Desiring to use our public platform to advocate for justice in the industry, we are committed to the following actions toward equity in all aspects of our practice:
- Application of Critical Race Theory and Design Justice to the design of all our projects moving forward
- Expanded outreach to amplify the presence and voices of BIPOC and women in our community and in our firm
- Support to Black-, minority-, women-owned, and emerging small businesses in consulting and operational expenditures
- Financial sponsorship of education and arts organizations that promote understanding of the historic implications of race and inequity in our society
- Education and dialogue with our staff around the history of racism and exclusion, exploring avenues in which we can be advocates for anti-racism and for the LGBTQIA+ community.
Critical Race Theory and Design Justice
We acknowledge that good design must go beyond aesthetics, innovative programming, and environmental stewardship to champion spaces that respect and reflect the voices and lived experiences of their communities. The principles of Critical Race Theory and Design Justice provide us with equitable lenses through which we make our design decisions.
Critical Race Theory (CRT) centers the voices and experiences of communities who have historically been marginalized by policy makers and design professionals. Believing that space is not neutral, we look to CRT to inform our design approach, engaging stakeholders and communities in a highly participatory process up front to dismantle underlying power structures and systems promoting racial inequity. This allows us to hear firsthand the values and needs of the communities we serve, subsequently informing a design that is safe, welcoming, and authentic to their unique cultures and experiences.

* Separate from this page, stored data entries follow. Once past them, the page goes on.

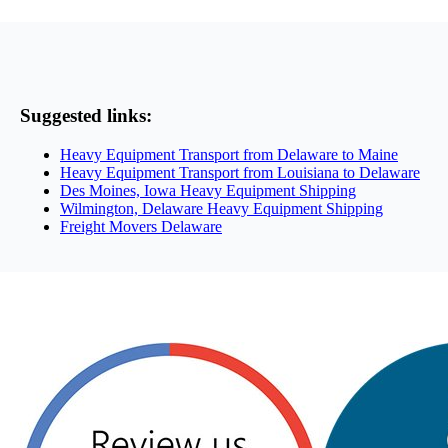
Suggested links:
Heavy Equipment Transport from Delaware to Maine
Heavy Equipment Transport from Louisiana to Delaware
Des Moines, Iowa Heavy Equipment Shipping
Wilmington, Delaware Heavy Equipment Shipping
Freight Movers Delaware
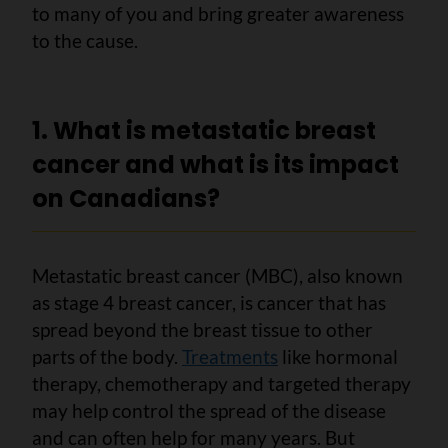
to many of you and bring greater awareness
to the cause.
1. What is metastatic breast
cancer and what is its impact
on Canadians?
Metastatic breast cancer (MBC), also known
as stage 4 breast cancer, is cancer that has
spread beyond the breast tissue to other
parts of the body.
Treatments
like hormonal
therapy, chemotherapy and targeted therapy
may help control the spread of the disease
and can often help for many years. But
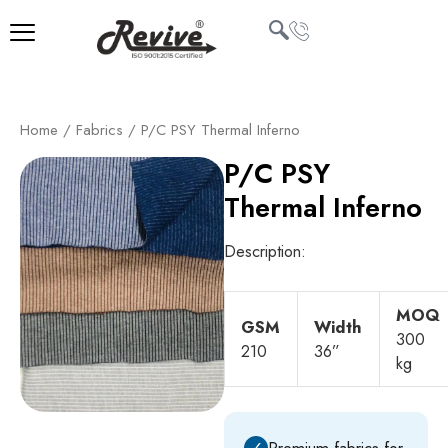
Skip
to
content
U
Home
/
Fabrics
/ P/C PSY Thermal Inferno
LE
P/C PSY
Thermal Inferno
Description:
MOQ
GSM
Width
300
210
36”
kg
✓
Premium fabrics for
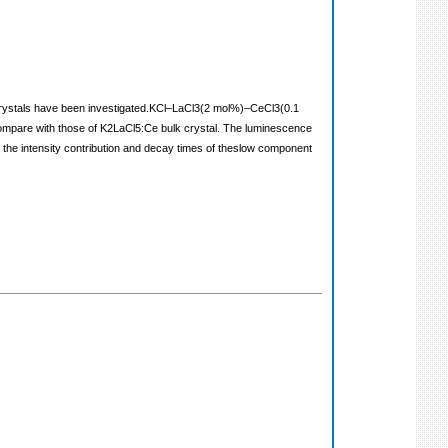
 crystals have been investigated.KCl–LaCl3(2 mol%)–CeCl3(0.1
mpare with those of K2LaCl5:Ce bulk crystal. The luminescence
he intensity contribution and decay times of theslow component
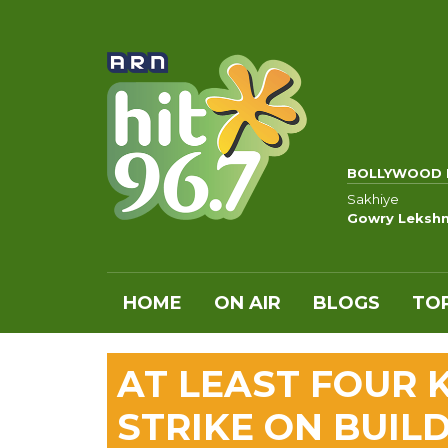
BOLLYWOOD 
Sakhiye
Gowry Leksh
HOME
ON AIR
BLOGS
TOP
AT LEAST FOUR K
STRIKE ON BUILD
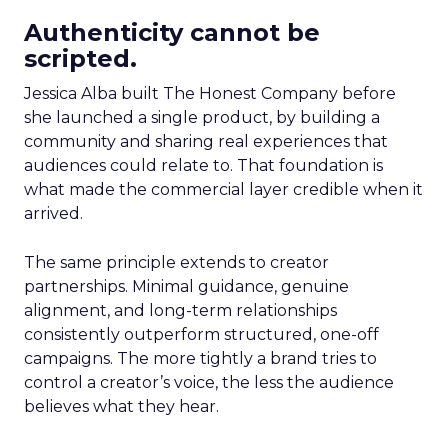
Authenticity cannot be
scripted.
Jessica Alba built The Honest Company before
she launched a single product, by building a
community and sharing real experiences that
audiences could relate to. That foundation is
what made the commercial layer credible when it
arrived.
The same principle extends to creator
partnerships. Minimal guidance, genuine
alignment, and long-term relationships
consistently outperform structured, one-off
campaigns. The more tightly a brand tries to
control a creator’s voice, the less the audience
believes what they hear.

Design Justice acknowledges that race, culture and architecture are inherently intertwined. We invite marginalized people to be an integral part of the design process, using their experiences to guide us into thoughtful, inclusive design decisions. We consider the building’s role in its neighborhood and societal contexts, upholding its spaces as opportunities to honor culture and heal communities. By prioritizing community impact over trying to push our own design agenda, we become facilitators of justice in the built environment.
Our Design of Just Spaces
As a firm we are always learning together, in constant dialogue as we measure our design decisions against the rubric of equity and social justice. We are employing this justice lens on current projects such as the PCC Portland Metropolitan Workforce Training Center (shown right), which has involved extensive outreach and workshops to honor the community and uphold equity on all scales. Our consultant team for this effort is 100% COBID-certified (firms that are minority-owned, women-owned, service-disabled veteran-owned, or emerging small businesses), indicative of our desire to elevate others through partnership, mentorship and growth opportunities.
An Essential Part of Bora Culture
Along with providing CRT and Design Justice training for staff, Bora has an internal Equity Steering Group that champions dialogue, shared knowledge, and action. We believe in the power of platforms like these to spur the personal introspection and growth needed to fuel our external work of justice and equity in design. We foster a culture of allyship that upholds trust and respect, believing people’s narratives and offering repair work when needed.
Our desire is to use our position for good, advocating for marginalized communities, dismantling systemic racism, and tackling our own implicit biases. There is no end to the work, but we are wholly committed to using our skills and our profession to act toward healing, hope, and a stronger and more just society.